*GOAL OF THE EXERCISE*.
Because the pictures are not wanted, give back only the exact text of every entry below.

Start of EXERCISE DATA

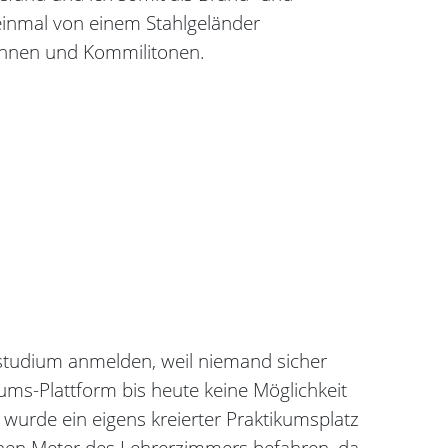
n einmal von einem Stahlgeländer
innen und Kommilitonen.
sstudium anmelden, weil niemand sicher
ikums-Plattform bis heute keine Möglichkeit
h wurde ein eigens kreierter Praktikumsplatz
inen Meter des Lehrerzimmers befahren, da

End of EXERCISE DATA

*WRITTEN RESPONSE*.
n einmal von einem Stahlgeländer
innen und Kommilitonen.
sstudium anmelden, weil niemand sicher
ikums-Plattform bis heute keine Möglichkeit
h wurde ein eigens kreierter Praktikumsplatz
inen Meter des Lehrerzimmers befahren, da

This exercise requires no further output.